First-year libero Abby Wadas has already made an impact on USF’s volleyball team. On Oct. 31, she was awarded the West Coast Conference’s defensive player of the week following her stellar performances against Loyola Marymount University and Pepperdine University. She played a pivotal role in both games, recording 13 digs and three aces against LMU, and 19 digs and eight assists against Pepperdine. Although this was her first defensive player of the week award, Wadas has showcased her skills all season long, averaging 3.78 digs per set with 363 total, third best in the conference in both categories.
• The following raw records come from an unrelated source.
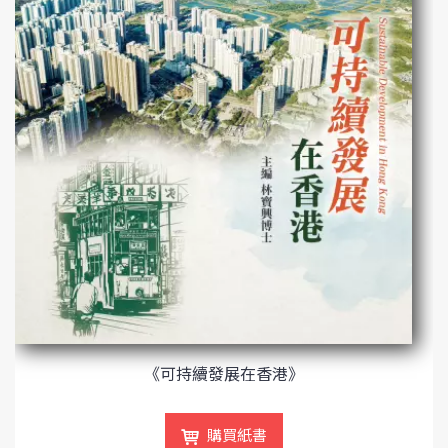
《可持續發展在香港》
購買紙書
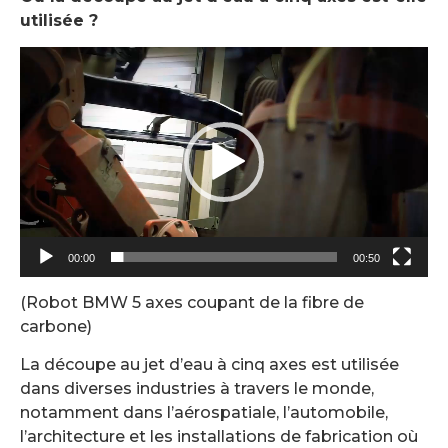
utilisée ?
Lecteur
vidéo
00:00
00:50
(Robot BMW 5 axes coupant de la fibre de
carbone)
La découpe au jet d’eau à cinq axes est utilisée
dans diverses industries à travers le monde,
notamment dans l’aérospatiale, l’automobile,
l’architecture et les installations de fabrication où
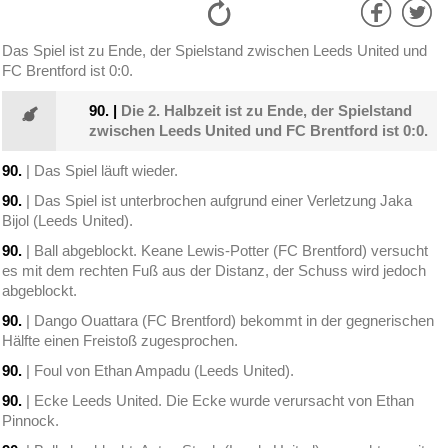
Das Spiel ist zu Ende, der Spielstand zwischen Leeds United und
FC Brentford ist 0:0.
90.
|
Die 2. Halbzeit ist zu Ende, der Spielstand
zwischen Leeds United und FC Brentford ist 0:0.
90.
| Das Spiel läuft wieder.
90.
| Das Spiel ist unterbrochen aufgrund einer Verletzung Jaka
Bijol (Leeds United).
90.
| Ball abgeblockt. Keane Lewis-Potter (FC Brentford) versucht
es mit dem rechten Fuß aus der Distanz, der Schuss wird jedoch
abgeblockt.
90.
| Dango Ouattara (FC Brentford) bekommt in der gegnerischen
Hälfte einen Freistoß zugesprochen.
90.
| Foul von Ethan Ampadu (Leeds United).
90.
| Ecke Leeds United. Die Ecke wurde verursacht von Ethan
Pinnock.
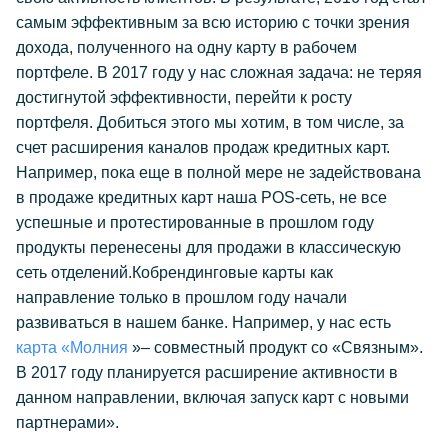
самым эффективным за всю историю с точки зрения
дохода, полученного на одну карту в рабочем
портфеле. В 2017 году у нас сложная задача: не теряя
достигнутой эффективности, перейти к росту
портфеля. Добиться этого мы хотим, в том числе, за
счет расширения каналов продаж кредитных карт.
Например, пока еще в полной мере не задействована
в продаже кредитных карт наша POS-сеть, не все
успешные и протестированные в прошлом году
продукты перенесены для продажи в классическую
сеть отделений.Кобрендинговые карты как
направление только в прошлом году начали
развиваться в нашем банке. Например, у нас есть
карта «Молния
»– совместный продукт со «Связным».
В 2017 году планируется расширение активности в
данном направлении, включая запуск карт с новыми
партнерами».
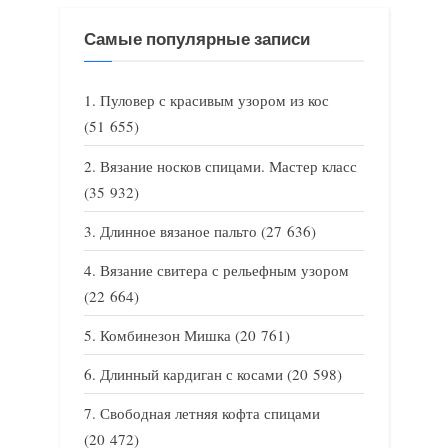
Самые популярные записи
Пуловер с красивым узором из кос
(51 655)
Вязание носков спицами. Мастер класс
(35 932)
Длинное вязаное пальто
(27 636)
Вязание свитера с рельефным узором
(22 664)
Комбинезон Мишка
(20 761)
Длинный кардиган с косами
(20 598)
Свободная летняя кофта спицами
(20 472)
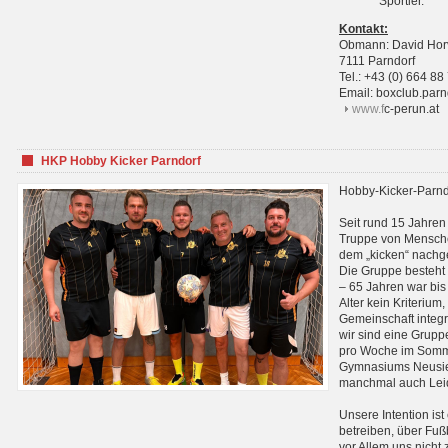
Sportler.
Kontakt:
Obmann: David Hor
7111 Parndorf
Tel.: +43 (0) 664 88
Email: boxclub.pa
www.f
c-perun.at
HKP Hobby Kicker Parndorf
Hobby-Kicker-Parnd
Seit rund 15 Jahren 
Truppe von Mensche
dem „kicken“ nachg
Die Gruppe besteht 
– 65 Jahren war bis j
Alter kein Kriterium,
Gemeinschaft integri
wir sind eine Grupp
pro Woche im Sommer
Gymnasiums Neusiedl
manchmal auch Leid
Unsere Intention ist
betreiben, über Fuß
vor Allem uns nicht 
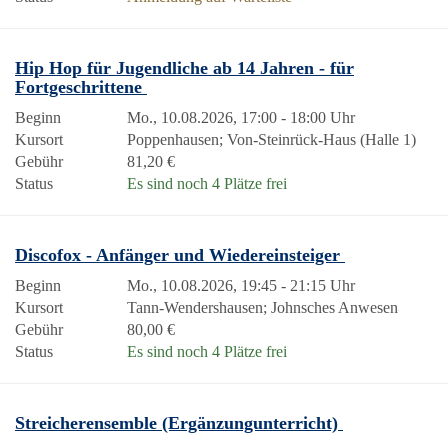
Hip Hop für Jugendliche ab 14 Jahren - für
Fortgeschrittene
Beginn
Mo., 10.08.2026, 17:00 - 18:00 Uhr
Kursort
Poppenhausen; Von-Steinrück-Haus (Halle 1)
Gebühr
81,20 €
Status
Es sind noch 4 Plätze frei
Discofox - Anfänger und Wiedereinsteiger
Beginn
Mo., 10.08.2026, 19:45 - 21:15 Uhr
Kursort
Tann-Wendershausen; Johnsches Anwesen
Gebühr
80,00 €
Status
Es sind noch 4 Plätze frei
Streicherensemble (Ergänzungunterricht)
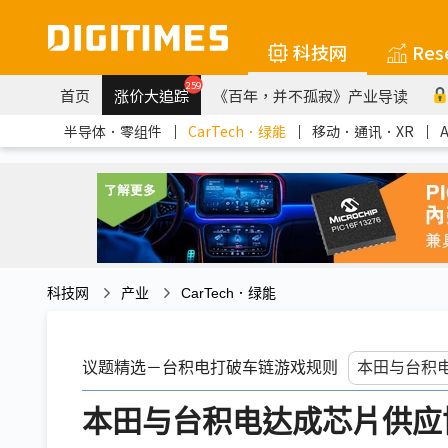
科技网
Res
259
首页
涨价大追踪
《百年，并不孤寂》产业导读
半导体．零组件
｜
CarTech．绿能
｜
移动．通讯．XR
｜
科技网
产业
CarTech．绿能
议题精选－台积电打破车链游戏规则
本田与台积电达成芯片供应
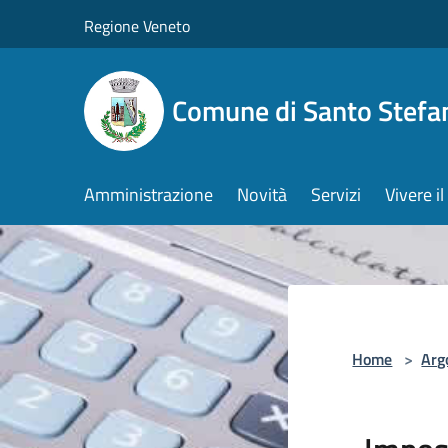
Salta al contenuto principale
Regione Veneto
Comune di Santo Stefa
Amministrazione
Novità
Servizi
Vivere 
Home
>
Arg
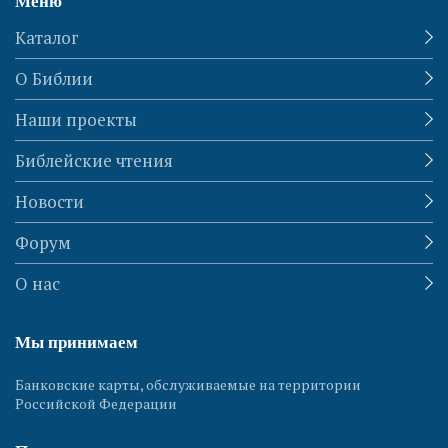
Меню
Каталог
О Библии
Наши проекты
Библейские чтения
Новости
Форум
О нас
Мы принимаем
Банковские карты, обслуживаемые на территории
Российской Федерации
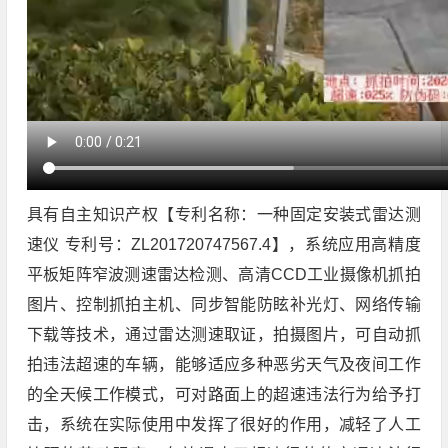
具有自主知识产权【专利名称：一种固定安装式雷达测
速仪 专利号：ZL201720747567.4】，系统应用高精度
平板矩阵窄波测速雷达检测、高清CCD工业摄像机抓拍
图片、控制抓拍主机、同步智能防眩补光灯、网络传输
下载等技术，通过雷达测速取证，拍摄图片，可自动抓
拍违法超速的车辆，能够适应多种恶劣天气及夜间工作
的全天候工作模式，可对路面上的超速违法行为给予打
击，系统在实际使用中发挥了很好的作用，减轻了人工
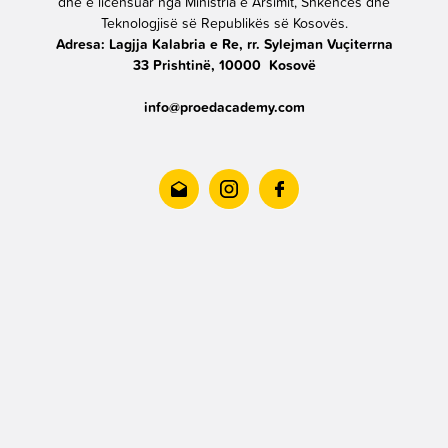
dhe e licensuar nga Ministria e Arsimit, Shkencës dhe
Teknologjisë së Republikës së Kosovës.
Adresa: Lagjja Kalabria e Re, rr. Sylejman Vuçiterrna
33 Prishtinë, 10000 Kosovë
info@proedacademy.com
Originally from McKinney, a suburb outside of Dallas, Wadas had to adjust to her new team and city. “Obviously it’s never easy but the coaches have made me feel extremely confident,” she said. “All the girls made me feel really comfortable to just step up and take that role even as a freshman.” Wadas also mentioned that she is no stranger to high-level competition. She has been competing against Division 1 caliber athletes since she was 14 years old.
Even with the experience, the change has been a lot for Wadas. “Going from high school to college, the level of volleyball is very different,” she said. “So I want to learn how to adjust to that and be able to take not only the physical stress but the mental stress of it all.”
Wadas said that there is a risk of being treated differently as a first-year when you’re entering a new program, but that she never felt left out in the Dons volleyball locker room. “The team is amazing. It’s genuinely the nicest group of girls I’ve ever played with. We are all like best friends,” she said. “It was really nice going so far away for college and coming into a program with built in friends, a built in support system.” Surrounded by such a supportive group, Wadas said she has been able to deal with the stress of going away for college and performing exceptionally well.
Wadas is dedicated to the team’s four core values of hard work, consistency, discipline, and team first. “You do everything to make your teammates shine,” she said. “I don’t pass a good ball for myself to look good, I pass a good ball so that my setter can set a good ball.”
Wadas also attributes her success to her dad, her biggest inspiration. “I get my athleticism, my competitiveness and all of it from him,” she said. She said that her father always pushed her to be the best she can be, supporting her every step of the way. “He saw my potential and he wanted me to go get it.” When she’s putting in the hard work on the court, Wadas has her father in mind. “I do it all thinking about him and making him proud.”
Aside from sports, Wadas hopes to pursue a career as veterinarian. She is also looking forward to having some free time next semester to explore the city she will call home for the next four years, she said.